A fraud proof system for an optimistic rollup must do something remarkably ambitious: it must allow Ethereum's Layer 1 to re-execute a disputed computation and determine who is correct — the sequencer who posted the state root, or the challenger who claims it is invalid. This means L1 must be able to emulate the rollup's execution environment.

Optimism's original architecture used the OVM (Optimistic Virtual Machine), a modified version of the EVM designed to be "provable" on L1. The OVM recompiled smart contracts so that certain operations (like reading block timestamps or interacting with L1 state) were intercepted and handled through a sandbox. In theory, a fraud proof would re-execute the disputed transaction inside this sandbox on L1.

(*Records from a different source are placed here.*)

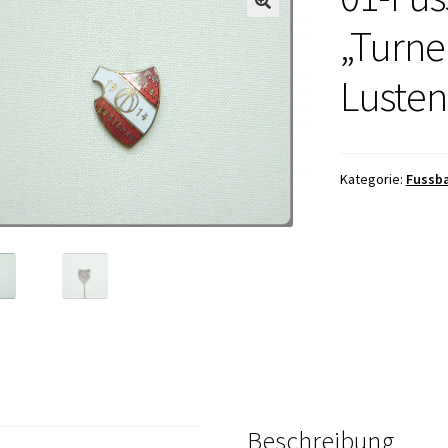
„Turne
Lusten
Kategorie:
Fussba
Beschreibung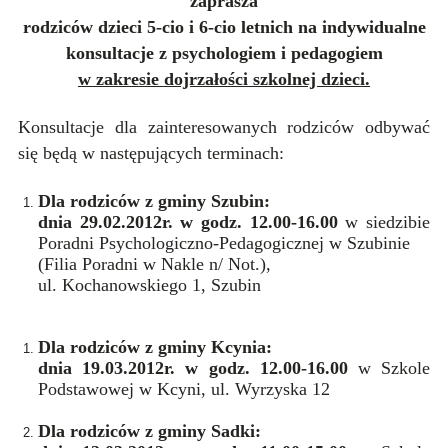
zaprasza
rodziców dzieci 5-cio i 6-cio letnich na indywidualne
konsultacje z psychologiem i pedagogiem
w zakresie dojrzałości szkolnej dzieci.
Konsultacje dla zainteresowanych rodziców odbywać
się będą w następujących terminach:
Dla rodziców z gminy Szubin:
dnia 29.02.2012r. w godz. 12.00-16.00
w siedzibie
Poradni Psychologiczno-Pedagogicznej w Szubinie
(Filia Poradni w Nakle n/ Not.),
ul. Kochanowskiego 1, Szubin
Dla rodziców z gminy Kcynia:
dnia 19.03.2012r. w godz. 12.00-16.00
w Szkole
Podstawowej w Kcyni, ul. Wyrzyska 12
Dla rodziców z gminy Sadki: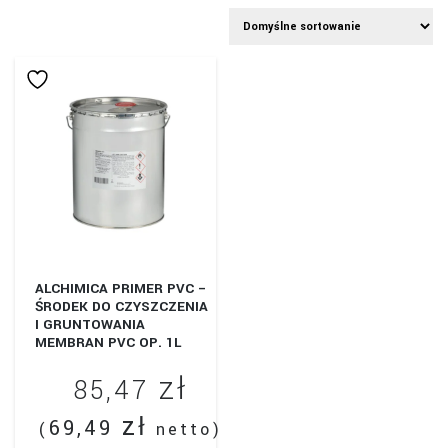
ALCHIMICA PRIMER PVC –
ŚRODEK DO CZYSZCZENIA
I GRUNTOWANIA
MEMBRAN PVC OP. 1L
zł
85,47
zł
69,49
(
netto)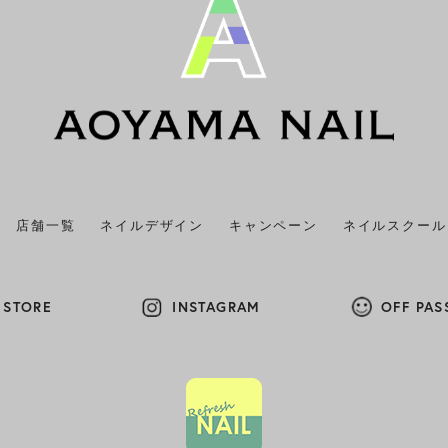
店舗一覧
ネイルデザイン
キャンペーン
ネイルスクール
 STORE
INSTAGRAM
OFF PAS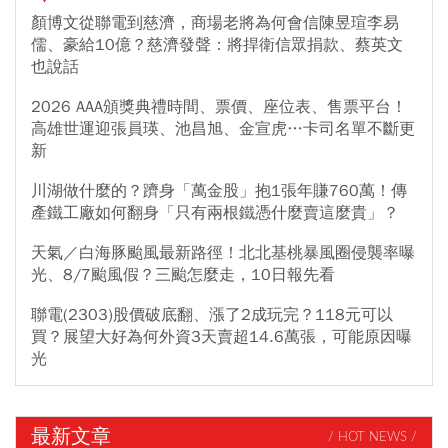
顏博文從聯電到慈濟，商場老將為何會信陳昱瑄李易
儒、豪給10億？慈濟發聲：將捍衛信眾捐款、蔡英文
也說話
2026 AAA頒獎典禮時間、票價、座位表、售票平台！
高雄世運迎張員瑛、池昌旭、金宣虎…卡司名單不斷更
新
川湖做什麼的？躋身「萬金股」抱1張年賺760萬！傳
產鐵工廠如何翻身「只有兩根鐵憑什麼賣這麼貴」？
天氣／白海豚颱風最新路徑！北北基桃暴風圈侵襲率曝
光、8/7颱風假？三颱怎麼走，10日報先看
聯電(2303)股價破底翻、漲了2成玩完？118元可以
買？展望大好為何外資3天賣超14.6萬張，可能原因曝
光
最新文章
/ HOT NEWS /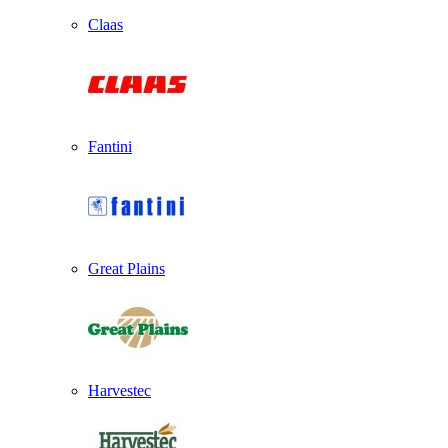
Claas
Fantini
Great Plains
Harvestec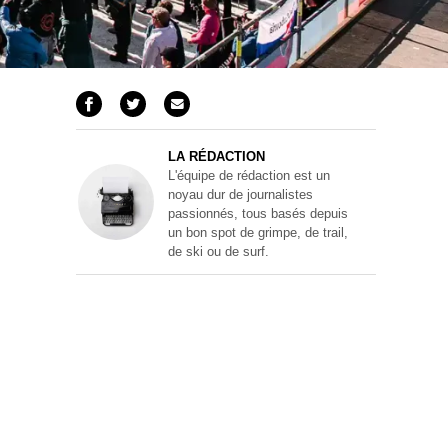
LA RÉDACTION
L'équipe de rédaction est un
noyau dur de journalistes
passionnés, tous basés depuis
un bon spot de grimpe, de trail,
de ski ou de surf.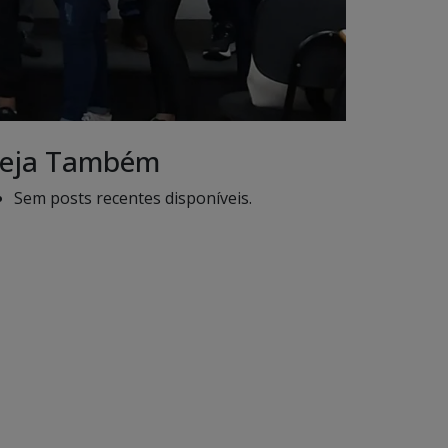
eja Também
Sem posts recentes disponíveis.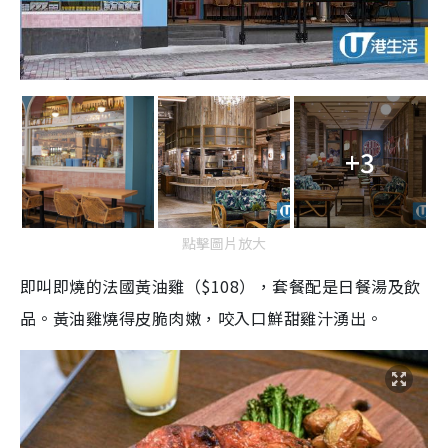
+3
點擊圖片放大
即叫即燒的法國黃油雞（$108），套餐配是日餐湯及飲
品。黃油雞燒得皮脆肉嫩，咬入口鮮甜雞汁湧出。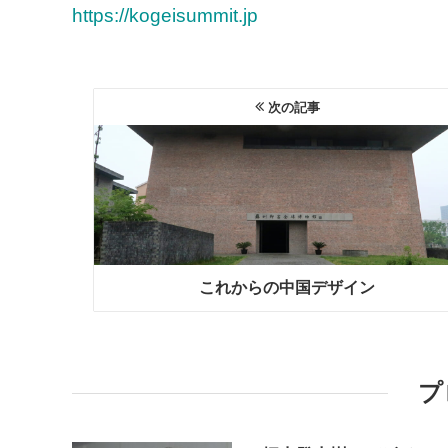
https://kogeisummit.jp
次の記事
これからの中国デザイン
プ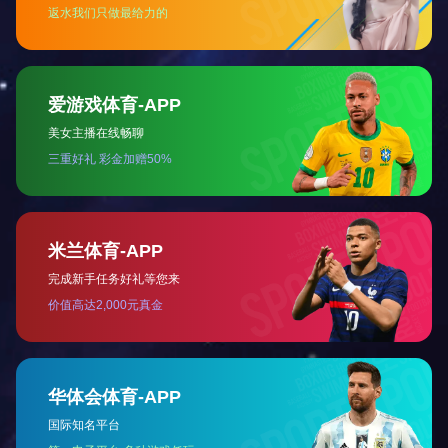
板蓝根
白及粉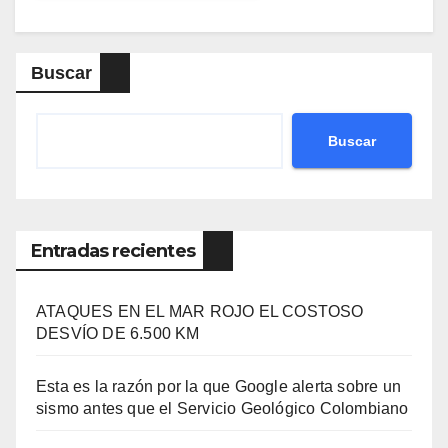
Buscar
Buscar
Entradas recientes
ATAQUES EN EL MAR ROJO EL COSTOSO
DESVÍO DE 6.500 KM
Esta es la razón por la que Google alerta sobre un
sismo antes que el Servicio Geológico Colombiano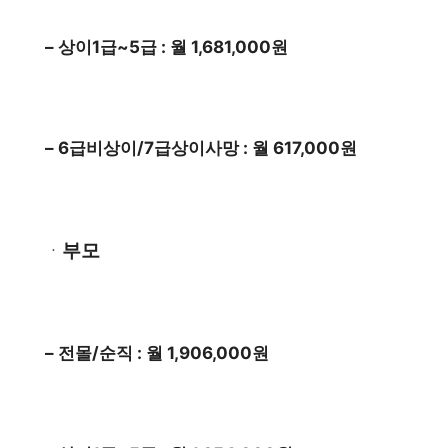
– 상이1급~5급 : 월 1,681,000원
– 6급비상이/7급상이사망 : 월 617,000원
부모
ㆍ
– 전몰/순직 : 월 1,906,000원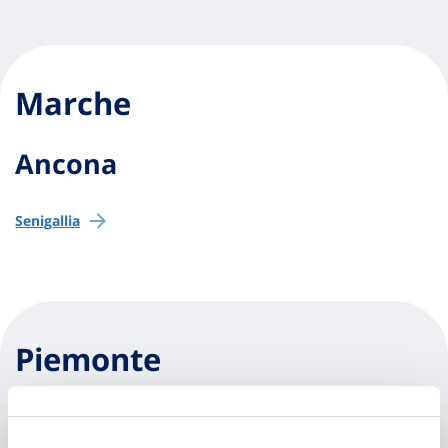
Marche
Ancona
Senigallia
Piemonte
Biella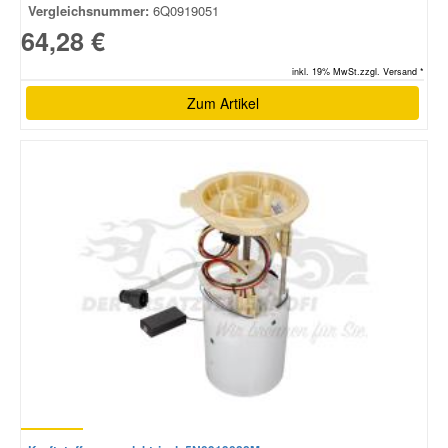
Vergleichsnummer:
6Q0919051
64,28 €
inkl. 19% MwSt.zzgl. Versand *
Zum Artikel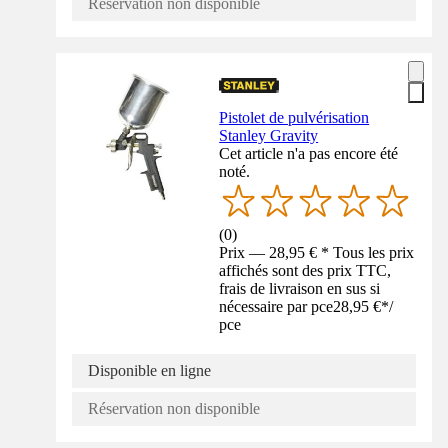
Réservation non disponible
Pistolet de pulvérisation
Stanley Gravity
Cet article n'a pas encore été
noté.
(
0
)
Prix — 28,95 € * Tous les prix
affichés sont des prix TTC,
frais de livraison en sus si
nécessaire par pce
28,95 €
*
/
pce
Disponible en ligne
Réservation non disponible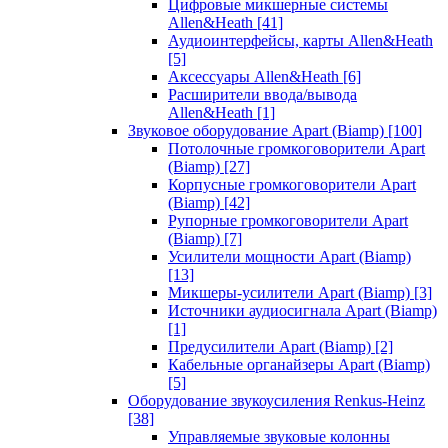
Цифровые микшерные системы
Allen&Heath
[41]
Аудиоинтерфейсы, карты Allen&Heath
[5]
Аксессуары Allen&Heath
[6]
Расширители ввода/вывода
Allen&Heath
[1]
Звуковое оборудование Apart (Biamp)
[100]
Потолочные громкоговорители Apart
(Biamp)
[27]
Корпусные громкоговорители Apart
(Biamp)
[42]
Рупорные громкоговорители Apart
(Biamp)
[7]
Усилители мощности Apart (Biamp)
[13]
Микшеры-усилители Apart (Biamp)
[3]
Источники аудиосигнала Apart (Biamp)
[1]
Предусилители Apart (Biamp)
[2]
Кабельные органайзеры Apart (Biamp)
[5]
Оборудование звукоусиления Renkus-Heinz
[38]
Управляемые звуковые колонны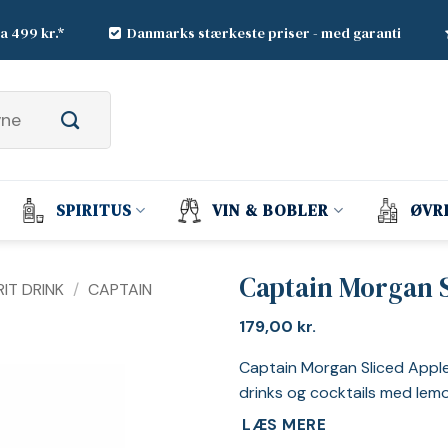
ra 499 kr.*
Danmarks stærkeste priser - med garanti
SPIRITUS
VIN & BOBLER
ØVR
Captain Morgan S
IT DRINK
/
CAPTAIN
179,00
kr.
Captain Morgan Sliced Apple 
drinks og cocktails med lemo
LÆS MERE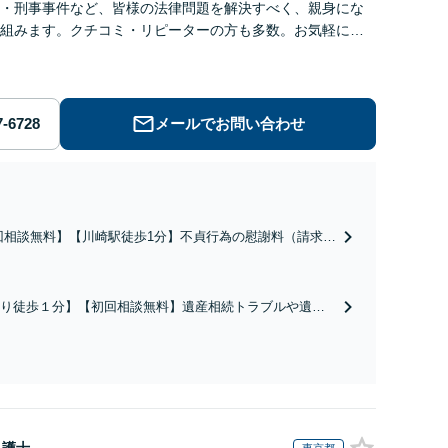
・刑事事件など、皆様の法律問題を解決すべく、親身にな
組みます。クチコミ・リピーターの方も多数。お気軽にお
せ下さい。
メールでお問い合わせ
回相談無料】【川崎駅徒歩1分】不貞行為の慰謝料（請求さ
／請求したい）・熟年離婚・年金分割・婚姻費用・養育
財産分与・離婚の慰謝料など実績多数。川崎地域に根ざし
護士として、あなたの人生の再スタートを全力で後押しし
り徒歩１分】【初回相談無料】遺産相続トラブルや遺言
。
相続問題に豊富な実績があります。安心・信頼・丁寧を
の高いリーガルサービスを目指しております。
弁護士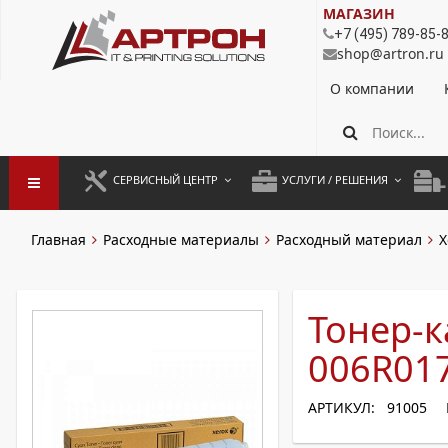
МАГАЗИН
+7 (495) 789-85-
shop@artron.ru
О компании
СЕРВИСНЫЙ ЦЕНТР
УСЛУГИ / РЕШЕНИЯ
ЗАПУСК ОБОРУДОВАНИЯ
АУТСОРСИНГ ПЕЧАТИ
ПОЛ
Главная
Расходные материалы
Расходный материал
X
ГАРАНТИЙНЫЙ РЕМОНТ
ПОКОПИЙНАЯ ПЕЧАТЬ
МОН
ДОГОВОРНОЕ ОБСЛУЖИВАНИЕ
КОНТРОЛЬ ПЕЧАТИ
ДУП
Тонер-к
РЕГЛАМЕНТНЫЕ РАБОТЫ
ЛИЗИНГ
006R01
ПРОФИЛАКТИКА И ТО
АРЕНДА ОБОРУДОВАНИЯ
АРТИКУЛ: 91005
РАЗОВЫЕ РЕМОНТЫ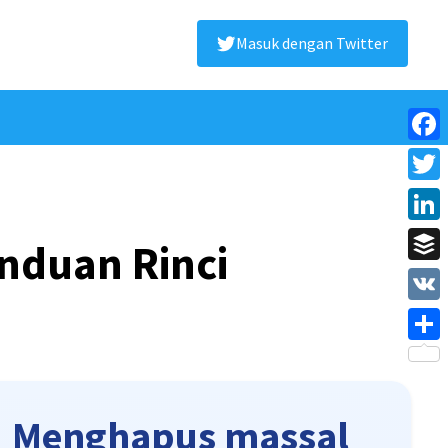
Masuk dengan Twitter
Face
Twitt
Linke
nduan Rinci
Buffe
VK
Shar
Menghapus massal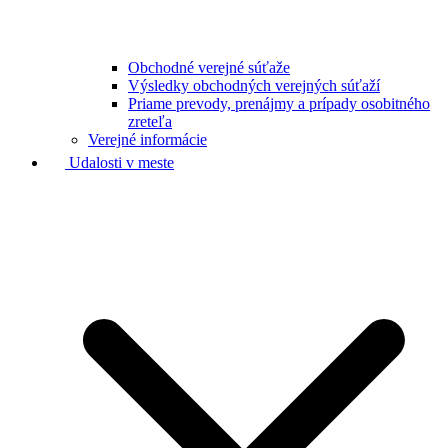
Obchodné verejné súťaže
Výsledky obchodných verejných súťaží
Priame prevody, prenájmy a prípady osobitného
zreteľa
Verejné informácie
Udalosti v meste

In practice, the OVM was fiendishly complex. Every edge case in the EVM — every precompiled contract, every gas accounting subtlety, every interaction between storage and memory — had to be faithfully replicated in the on-chain sandbox. A single discrepancy between the L2 execution environment and the L1 fraud proof sandbox would mean that a legitimate fraud proof could fail, or that a fraudulent proof could succeed.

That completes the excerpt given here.